Il dibattito sui grattacieli newyorkesi

Richard Meier, Renzo Piano,

USA,

Grattacielo, Sport & Wellness,

E' più che mai fervido il dibattito internazionale sull'opportunità di ricostruire le Twin Towers, la cui storia sarà ripercorsa da due mostre che saranno prossimamente inaugurate allo Skyscrape Museum di New York.
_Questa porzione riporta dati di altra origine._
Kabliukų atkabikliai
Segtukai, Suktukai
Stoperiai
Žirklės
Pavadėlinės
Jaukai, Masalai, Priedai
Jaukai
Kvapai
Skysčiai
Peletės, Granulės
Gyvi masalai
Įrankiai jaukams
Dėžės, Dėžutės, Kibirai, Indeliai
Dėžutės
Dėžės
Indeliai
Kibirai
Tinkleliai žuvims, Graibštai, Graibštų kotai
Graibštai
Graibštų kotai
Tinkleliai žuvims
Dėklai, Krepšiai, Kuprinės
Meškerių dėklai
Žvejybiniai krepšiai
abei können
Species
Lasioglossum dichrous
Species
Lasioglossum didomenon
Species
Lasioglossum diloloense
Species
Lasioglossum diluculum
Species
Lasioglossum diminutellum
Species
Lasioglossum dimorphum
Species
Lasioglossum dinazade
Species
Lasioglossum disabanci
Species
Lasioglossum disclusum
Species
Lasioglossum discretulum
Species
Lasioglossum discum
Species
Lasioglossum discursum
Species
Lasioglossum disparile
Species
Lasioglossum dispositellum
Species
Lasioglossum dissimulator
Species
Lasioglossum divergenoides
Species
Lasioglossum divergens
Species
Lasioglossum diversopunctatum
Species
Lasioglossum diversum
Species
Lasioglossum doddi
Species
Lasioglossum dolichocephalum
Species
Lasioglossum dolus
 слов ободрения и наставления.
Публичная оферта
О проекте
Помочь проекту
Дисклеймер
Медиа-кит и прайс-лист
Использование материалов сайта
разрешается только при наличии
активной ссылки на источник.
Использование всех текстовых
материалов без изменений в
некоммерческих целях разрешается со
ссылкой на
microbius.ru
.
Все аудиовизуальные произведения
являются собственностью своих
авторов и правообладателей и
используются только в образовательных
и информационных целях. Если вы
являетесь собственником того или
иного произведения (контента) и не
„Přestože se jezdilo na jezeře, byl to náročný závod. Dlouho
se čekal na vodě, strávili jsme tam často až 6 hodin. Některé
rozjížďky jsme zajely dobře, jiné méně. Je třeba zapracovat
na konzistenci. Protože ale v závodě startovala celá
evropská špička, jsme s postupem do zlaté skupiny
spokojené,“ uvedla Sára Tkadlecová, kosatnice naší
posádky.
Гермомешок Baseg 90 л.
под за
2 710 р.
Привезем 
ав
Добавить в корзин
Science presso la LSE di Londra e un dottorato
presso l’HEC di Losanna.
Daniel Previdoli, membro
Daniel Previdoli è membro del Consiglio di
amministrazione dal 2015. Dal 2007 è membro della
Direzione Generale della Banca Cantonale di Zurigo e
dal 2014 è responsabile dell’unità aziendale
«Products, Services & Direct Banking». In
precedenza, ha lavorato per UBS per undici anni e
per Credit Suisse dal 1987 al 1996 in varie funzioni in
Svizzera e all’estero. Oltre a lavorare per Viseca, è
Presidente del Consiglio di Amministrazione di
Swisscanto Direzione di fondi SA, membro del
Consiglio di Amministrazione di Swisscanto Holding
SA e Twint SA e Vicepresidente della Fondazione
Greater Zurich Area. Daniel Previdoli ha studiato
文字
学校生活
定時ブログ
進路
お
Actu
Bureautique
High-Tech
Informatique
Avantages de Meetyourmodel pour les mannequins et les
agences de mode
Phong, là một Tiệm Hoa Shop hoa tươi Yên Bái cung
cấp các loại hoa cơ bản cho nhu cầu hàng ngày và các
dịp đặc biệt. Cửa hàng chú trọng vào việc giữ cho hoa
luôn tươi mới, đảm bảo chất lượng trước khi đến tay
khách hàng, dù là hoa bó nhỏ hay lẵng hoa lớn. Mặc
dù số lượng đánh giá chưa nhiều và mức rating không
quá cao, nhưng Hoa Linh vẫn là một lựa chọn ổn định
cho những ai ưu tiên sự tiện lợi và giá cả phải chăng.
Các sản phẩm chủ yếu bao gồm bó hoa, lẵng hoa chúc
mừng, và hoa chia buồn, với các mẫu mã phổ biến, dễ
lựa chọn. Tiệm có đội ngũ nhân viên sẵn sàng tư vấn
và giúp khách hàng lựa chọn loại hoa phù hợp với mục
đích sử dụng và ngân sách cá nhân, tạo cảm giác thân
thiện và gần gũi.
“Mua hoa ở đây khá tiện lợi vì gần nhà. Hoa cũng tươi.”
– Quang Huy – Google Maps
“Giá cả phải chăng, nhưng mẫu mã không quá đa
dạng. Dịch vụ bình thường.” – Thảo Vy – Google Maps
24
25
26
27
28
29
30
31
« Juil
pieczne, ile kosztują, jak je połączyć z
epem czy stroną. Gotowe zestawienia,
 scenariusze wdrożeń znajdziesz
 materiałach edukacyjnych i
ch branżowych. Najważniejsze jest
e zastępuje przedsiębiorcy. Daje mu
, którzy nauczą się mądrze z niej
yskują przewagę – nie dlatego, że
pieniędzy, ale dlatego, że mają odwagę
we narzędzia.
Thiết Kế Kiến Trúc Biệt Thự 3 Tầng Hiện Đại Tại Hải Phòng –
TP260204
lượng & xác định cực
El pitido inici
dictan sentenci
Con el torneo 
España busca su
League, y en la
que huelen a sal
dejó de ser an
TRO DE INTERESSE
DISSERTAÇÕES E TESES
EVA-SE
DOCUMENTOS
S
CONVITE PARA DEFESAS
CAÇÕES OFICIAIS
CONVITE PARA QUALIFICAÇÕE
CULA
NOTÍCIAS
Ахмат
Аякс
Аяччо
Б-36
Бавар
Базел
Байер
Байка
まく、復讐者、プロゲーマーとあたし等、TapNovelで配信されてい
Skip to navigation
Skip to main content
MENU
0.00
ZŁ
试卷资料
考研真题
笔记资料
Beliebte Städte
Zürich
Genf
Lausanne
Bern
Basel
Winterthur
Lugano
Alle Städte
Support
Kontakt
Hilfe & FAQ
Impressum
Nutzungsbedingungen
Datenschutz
Il dibattito sui grattacieli newyorkesi
Si schierano per una ricostruzione non filologica delle torri anche Richard Meier e Renzo Piano, secondo i quali alle necessità di tipo funzionale si aggiunge il valore etico della sfida, la necessità di restituire alla città un simbolo, ma con un'estetica inevitabilmente contemporanea (a questo fine, il Congresso Statunitense avrebbe già stanziato oltre 20 miliardi di dollari).
Piano, comunque, si è visto recentemente confermare l'incarico della costruzione della nuova sede del New York Times, la cui realizzazione era stata messa in dubbio proprio dal crollo delle Torri.
A questo proposito,il vice-direttore del prestigioso quotidiano Michael Golden insiste sulla necessità di conferire alla città un nuovo elemento d'identificazione-soprattutto dopo che il primato delle Torri Gemelle come edifici più alti del mondo è stato messo in discussione dalla costruzione delle Torri Petronas di Kuala Lampur- evitando una scelta di "low-profile", nonostante parte dell'opinione pubblica americana veda in quest'operazione soprattutto l'enormità degli interessi speculativi in gioco. Mr. Golden assicura che l'aspetto esterno dell'edificio non ha subito alterazioni rispetto all'ipotesi vincitrice del concorso, nonostante l'accurata operazione di revisione per assicurare la massima sicurezza in caso di calamità o attentati.
In controtendenza, invece, la famiglia Pritzker, spaventata dai costi e dall'inevitabile recessione economica negli USA, ha deciso di non realizzare il proprio grattacielo a Chicago, progettato da N. Forster, che avrebbe radicalmente mutato lo sky-line della città.
Appare così sempre più plausibile l'ipotesi di affidare l'incarico ad un altro architetto, o addirittura di vendere l'area su cui lo Hyatt Center dovrebbe sorgere.